The next morning, I arose before Everett. Sunlight pressed through the tent, giving his sleeping face a warm orange glow. Despite being incredibly hungry, and needing to pee, I lay next to him, gazing at him for a long moment, and resisted the urge to caress his face. Instead I quietly rose and left the tent.

Stepping downhill from the campsite, I peed, and took in the sweeping panorama. Dawn mist crept through fingery treetops.

Over breakfast, we discussed our day’s plans. Jacob craved some rock-climbing, although the map didn’t seem to show any potential areas for that.

Jacob asked, “So what led you to this spot, Reid. You said some friend…?”

“I got some pointers from a former coworker’s friend. But what struck me was the name of the road we’re on.”

“Which is?” Sarah asked.

I unfolded the map and handed it to her.

“Dancing Bear Lane?”

Laughs all around, followed by, “And then it’s on to Hiney View?”

“Hyner View,” I corrected. “It’s the most amazing peak, and there’s off-road camping nearby, I think.”

“How about we just settle here and drive there for the day?” Jacob suggested as he pried at a stuck carabiner.

I shrugged. The camp was set up rather nicely. What I didn’t tell him, and what no one else noticed as we turned into the road, was the emergency phone box back up the road only a few yards.

“We could do that. There’s also a lake down on the other side, with herons. We could do that tomorrow or the next day.”

Jacob seemed preoccupied.

“Let me check something,” I said. “Half an hour.”

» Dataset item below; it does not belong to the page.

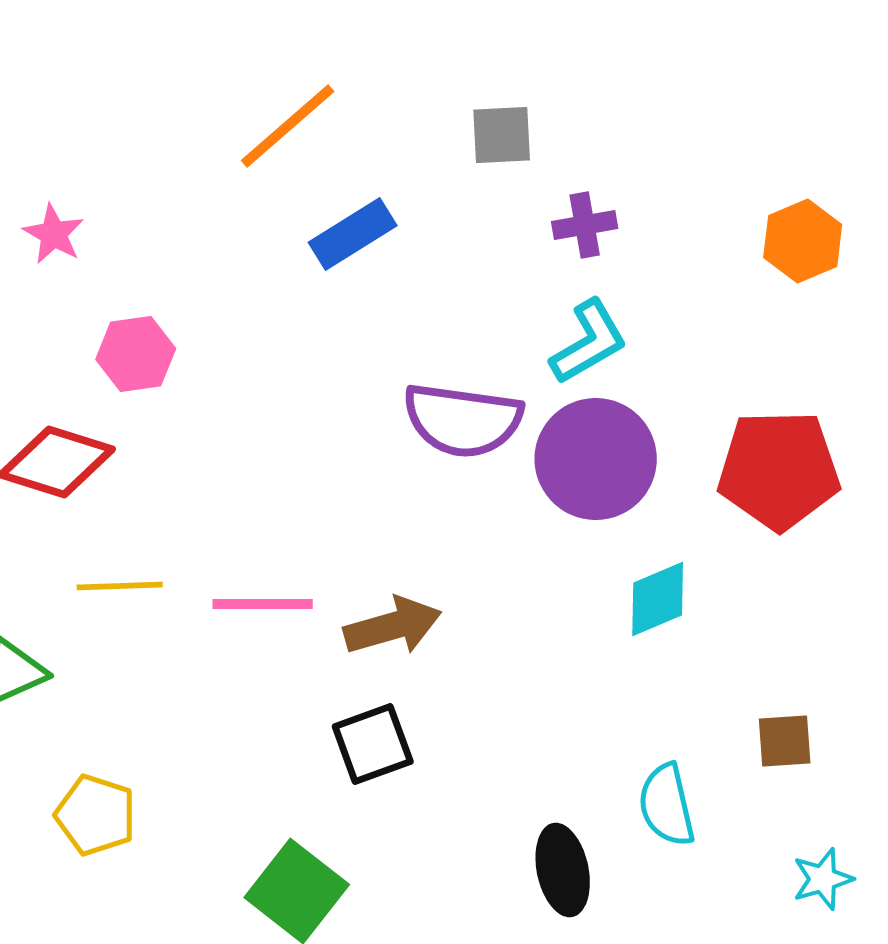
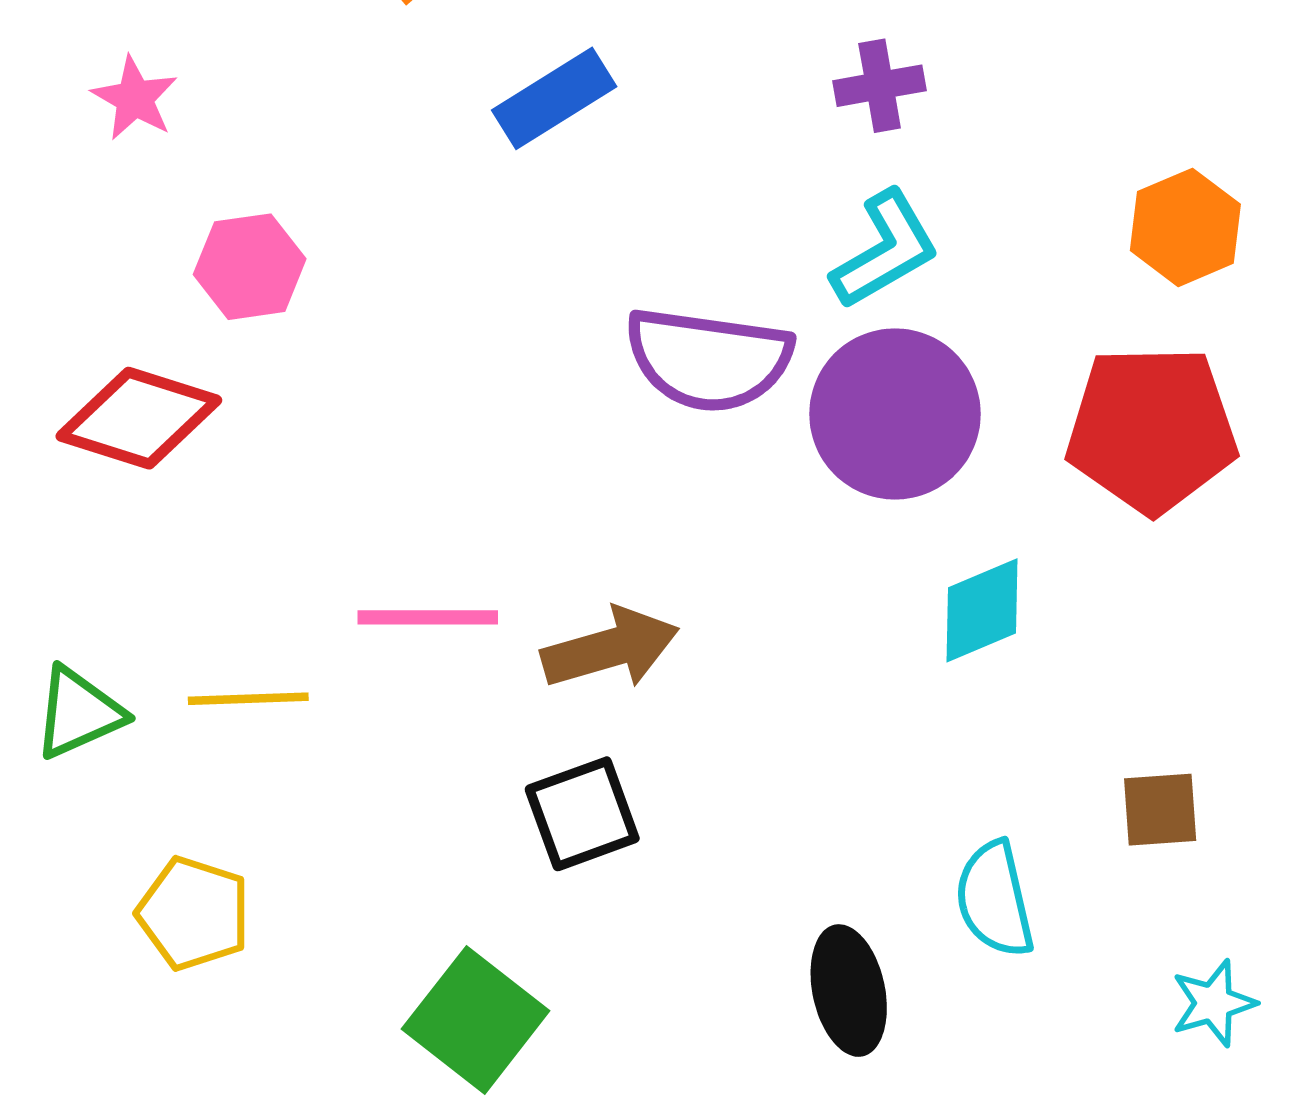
orange hexagon: (803, 241) -> (1185, 227), moved
yellow line: (120, 586) -> (248, 699), moved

“What’s up?” His attention returned to me.

I said quietly, as if conspiring, “A little prepared romantic spontaneity.”

I checked the trail map, jogged uphill as long as I could imagine tugging Everett up it, until I found a clearing, with a sort of view, more than a dabble of sky, and raced back down.

 

“Wagons, ho!”

I tugged. He followed.

“I am so glad you brought this,” Everett said. “How utterly convenient.”

“I thought so,” I said over my shoulder as I pulled the plastic sled. Everett’s older sled, a gift from me, lay in a storage bin someplace on the outskirts of Greensburg, awaiting either of his parents to finally divvy up the loot. Instead I’d brought an older one from home.

“My Rosebud,” he lamented as I tugged him along the trail in the lost sled’s replica.

With a sleeping bag padding him below, Everett lay on the sled, his arms crossed behind his head. There were a few bumps, but since it was impassable in his chair, the sled served well. He let me lead, trusting that our efforts would be worth it.

After we agreed to stay camped at the site, Jacob and Sarah had gone off elsewhere. We each wanted to spend some private couples’ time, and I only hoped they wouldn’t end up in a poison oak thatch.

I figured a twenty-minute hike up, and perhaps beyond the ridge I’d found, there would be a magnificent view, an inspiration for us both. I had enough supplies in my backpack to last hours, or the night, along with a First Aid kit.

Sunlight spilled in small shafts between the trees, but most of the trail was shady. An occasional rock or root jostled him, but Everett treated it like a sort of bumper car ride.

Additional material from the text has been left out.